La fondazione Urgenda, che aveva promosso la causa in Olanda, ha fatto da “tutor” all’iniziativa italiana. È stato il primo paese arrivato a sentenza in una causa di questo tipo. E ha avuto ragione. Così come l’hanno avuta i cittadini tedeschi secondo cui la legge sul clima del governo violava i diritti delle generazioni future, costringendo di fatto la cancelliera Angela Merkel a intervenire con una nuova legge.



CAUSA CONTRO STATO ITALIANO “TAGLI EMISSIONI RADICALI”

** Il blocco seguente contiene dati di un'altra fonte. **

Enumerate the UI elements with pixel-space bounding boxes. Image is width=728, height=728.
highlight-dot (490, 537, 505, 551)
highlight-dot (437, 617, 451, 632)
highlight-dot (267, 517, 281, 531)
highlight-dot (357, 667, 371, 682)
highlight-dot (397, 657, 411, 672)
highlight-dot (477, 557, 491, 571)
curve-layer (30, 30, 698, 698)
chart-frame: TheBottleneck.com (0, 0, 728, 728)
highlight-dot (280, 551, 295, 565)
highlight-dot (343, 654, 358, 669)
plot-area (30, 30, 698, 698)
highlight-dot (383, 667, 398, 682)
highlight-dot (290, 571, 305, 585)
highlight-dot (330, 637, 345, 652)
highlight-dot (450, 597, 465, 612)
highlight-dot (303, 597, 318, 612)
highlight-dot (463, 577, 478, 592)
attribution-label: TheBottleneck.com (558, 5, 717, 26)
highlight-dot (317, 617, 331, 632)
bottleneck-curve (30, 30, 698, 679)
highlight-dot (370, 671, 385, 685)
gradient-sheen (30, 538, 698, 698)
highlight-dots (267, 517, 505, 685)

Con questa causa ambientale non si vuole ottenere un risarcimento. Si chiede al giudice di dichiarare lo Stato italiano inadempiente sul clima e di imporgli una riduzione delle emissioni più radicale di quella in atto. Stando a quanto riportato da Domani, l’obiettivo è ottenere un taglio del 92% rispetto ai livelli del 1990, da raggiungere entro il 2030. Il problema, però, è che la giustizia italiana è lenta. “Ci aspettiamo che il giudizio in primo grado termini dopo due o tre anni, altri due se viene fatto appello, il ricorso per Cassazione può prendersi fino a quattro anni”, ha dichiarato Luca Saltalamacchia, avvocato del team legale di tale iniziativa. Quindi, si rischia di arrivare ad una sentenza definitiva non prima del 2028, a due anni dalla soglia del 2030. La sensazione è che questa causa ambientale sia più utile come strumento per mettere pressione al governo.

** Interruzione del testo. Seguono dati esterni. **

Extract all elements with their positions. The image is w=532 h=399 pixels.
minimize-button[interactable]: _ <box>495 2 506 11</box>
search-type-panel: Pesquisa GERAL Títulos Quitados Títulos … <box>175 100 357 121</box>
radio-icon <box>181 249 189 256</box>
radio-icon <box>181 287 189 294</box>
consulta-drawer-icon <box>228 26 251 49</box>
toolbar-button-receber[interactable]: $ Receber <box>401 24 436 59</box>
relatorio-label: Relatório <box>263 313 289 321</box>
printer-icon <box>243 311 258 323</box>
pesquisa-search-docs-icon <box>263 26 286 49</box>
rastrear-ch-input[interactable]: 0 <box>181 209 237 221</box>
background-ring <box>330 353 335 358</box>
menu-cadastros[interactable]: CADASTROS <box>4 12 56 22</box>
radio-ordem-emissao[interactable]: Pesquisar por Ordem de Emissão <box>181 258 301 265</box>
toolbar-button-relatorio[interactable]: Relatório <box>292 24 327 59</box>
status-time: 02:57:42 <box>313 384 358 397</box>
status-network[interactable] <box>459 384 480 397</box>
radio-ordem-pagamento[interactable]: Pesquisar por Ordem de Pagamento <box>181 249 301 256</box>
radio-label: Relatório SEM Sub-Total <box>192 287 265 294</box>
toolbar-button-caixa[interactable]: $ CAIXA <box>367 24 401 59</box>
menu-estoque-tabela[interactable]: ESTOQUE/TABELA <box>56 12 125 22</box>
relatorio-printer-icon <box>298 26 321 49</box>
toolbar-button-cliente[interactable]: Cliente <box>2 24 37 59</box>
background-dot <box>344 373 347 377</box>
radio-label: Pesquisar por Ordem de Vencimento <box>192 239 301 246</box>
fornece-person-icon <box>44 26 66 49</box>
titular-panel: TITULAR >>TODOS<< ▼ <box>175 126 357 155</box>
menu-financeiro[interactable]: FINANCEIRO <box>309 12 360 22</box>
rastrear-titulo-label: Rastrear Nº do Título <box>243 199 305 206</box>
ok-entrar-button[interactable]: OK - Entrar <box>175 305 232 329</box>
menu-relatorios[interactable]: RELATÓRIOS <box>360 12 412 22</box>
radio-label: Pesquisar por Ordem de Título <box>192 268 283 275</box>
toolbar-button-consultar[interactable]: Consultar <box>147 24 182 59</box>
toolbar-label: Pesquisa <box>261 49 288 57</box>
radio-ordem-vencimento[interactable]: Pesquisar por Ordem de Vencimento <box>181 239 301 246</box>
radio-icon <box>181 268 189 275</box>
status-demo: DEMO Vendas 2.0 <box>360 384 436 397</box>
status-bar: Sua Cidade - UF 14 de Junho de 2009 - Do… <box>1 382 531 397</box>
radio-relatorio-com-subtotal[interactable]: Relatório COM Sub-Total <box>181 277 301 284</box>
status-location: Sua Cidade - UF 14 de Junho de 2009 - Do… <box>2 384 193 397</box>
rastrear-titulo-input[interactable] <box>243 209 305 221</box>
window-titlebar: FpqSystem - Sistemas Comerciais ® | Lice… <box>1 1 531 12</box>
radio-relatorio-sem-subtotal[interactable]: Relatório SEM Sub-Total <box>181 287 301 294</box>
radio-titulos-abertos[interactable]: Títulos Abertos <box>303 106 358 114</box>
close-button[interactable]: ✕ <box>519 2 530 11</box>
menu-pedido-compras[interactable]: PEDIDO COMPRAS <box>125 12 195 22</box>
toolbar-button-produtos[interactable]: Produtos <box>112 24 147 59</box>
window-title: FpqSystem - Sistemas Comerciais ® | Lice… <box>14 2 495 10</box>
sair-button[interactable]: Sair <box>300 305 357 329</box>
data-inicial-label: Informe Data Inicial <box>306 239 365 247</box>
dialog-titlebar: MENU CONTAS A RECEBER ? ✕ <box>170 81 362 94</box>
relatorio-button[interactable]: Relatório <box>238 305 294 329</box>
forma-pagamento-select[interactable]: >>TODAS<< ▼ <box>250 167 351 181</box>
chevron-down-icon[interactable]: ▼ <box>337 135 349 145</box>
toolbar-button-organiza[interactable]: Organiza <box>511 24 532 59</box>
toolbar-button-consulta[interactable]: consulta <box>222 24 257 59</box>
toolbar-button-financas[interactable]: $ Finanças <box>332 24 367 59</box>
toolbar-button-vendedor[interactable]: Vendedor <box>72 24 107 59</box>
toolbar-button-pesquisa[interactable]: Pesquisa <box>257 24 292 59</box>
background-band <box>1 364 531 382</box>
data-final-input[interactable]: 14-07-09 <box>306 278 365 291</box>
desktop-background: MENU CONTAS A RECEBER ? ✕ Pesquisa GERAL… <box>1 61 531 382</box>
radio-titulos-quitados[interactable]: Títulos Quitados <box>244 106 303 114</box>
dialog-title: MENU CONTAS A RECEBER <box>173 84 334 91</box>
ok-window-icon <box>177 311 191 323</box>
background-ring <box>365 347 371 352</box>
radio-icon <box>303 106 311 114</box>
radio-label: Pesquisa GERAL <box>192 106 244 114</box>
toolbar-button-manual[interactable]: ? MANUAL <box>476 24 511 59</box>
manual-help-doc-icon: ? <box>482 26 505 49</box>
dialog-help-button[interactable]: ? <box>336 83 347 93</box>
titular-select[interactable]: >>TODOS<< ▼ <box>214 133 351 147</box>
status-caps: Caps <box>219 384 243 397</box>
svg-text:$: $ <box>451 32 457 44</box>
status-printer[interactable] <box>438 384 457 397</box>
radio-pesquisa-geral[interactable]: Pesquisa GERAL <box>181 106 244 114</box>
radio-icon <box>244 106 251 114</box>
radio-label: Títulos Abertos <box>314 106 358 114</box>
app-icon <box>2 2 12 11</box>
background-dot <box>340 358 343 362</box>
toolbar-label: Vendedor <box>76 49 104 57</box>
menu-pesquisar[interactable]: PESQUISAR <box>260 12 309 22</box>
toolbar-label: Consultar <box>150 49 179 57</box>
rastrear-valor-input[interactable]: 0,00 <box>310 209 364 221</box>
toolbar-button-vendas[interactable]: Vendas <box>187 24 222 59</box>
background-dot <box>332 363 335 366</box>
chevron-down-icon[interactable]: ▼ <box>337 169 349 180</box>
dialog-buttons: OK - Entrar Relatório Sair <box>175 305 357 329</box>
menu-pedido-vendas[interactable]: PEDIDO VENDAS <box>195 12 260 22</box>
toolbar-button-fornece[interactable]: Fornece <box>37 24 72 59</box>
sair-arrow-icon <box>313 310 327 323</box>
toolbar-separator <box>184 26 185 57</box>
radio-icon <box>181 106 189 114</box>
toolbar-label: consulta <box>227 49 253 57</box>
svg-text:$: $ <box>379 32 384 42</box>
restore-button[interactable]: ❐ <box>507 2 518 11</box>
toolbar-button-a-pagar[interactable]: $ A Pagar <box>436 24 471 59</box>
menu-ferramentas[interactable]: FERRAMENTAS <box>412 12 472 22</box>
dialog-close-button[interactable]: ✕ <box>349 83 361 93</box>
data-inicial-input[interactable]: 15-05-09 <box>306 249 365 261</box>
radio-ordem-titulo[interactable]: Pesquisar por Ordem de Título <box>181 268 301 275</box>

Tra i firmatari dell’azione legale non c’è Greenpeace, che ha scelto una strada diversa ma esprime vicinanza. “In Italia la politica dipende da alcune grandi aziende, è qui che la trasformazione trova resistenze e lo vediamo nel Recovery plan, al quale mancano solo nomi e cognomi per essere cucito su misura per loro”, l’analisi amara del direttore Giuseppe Onufrio.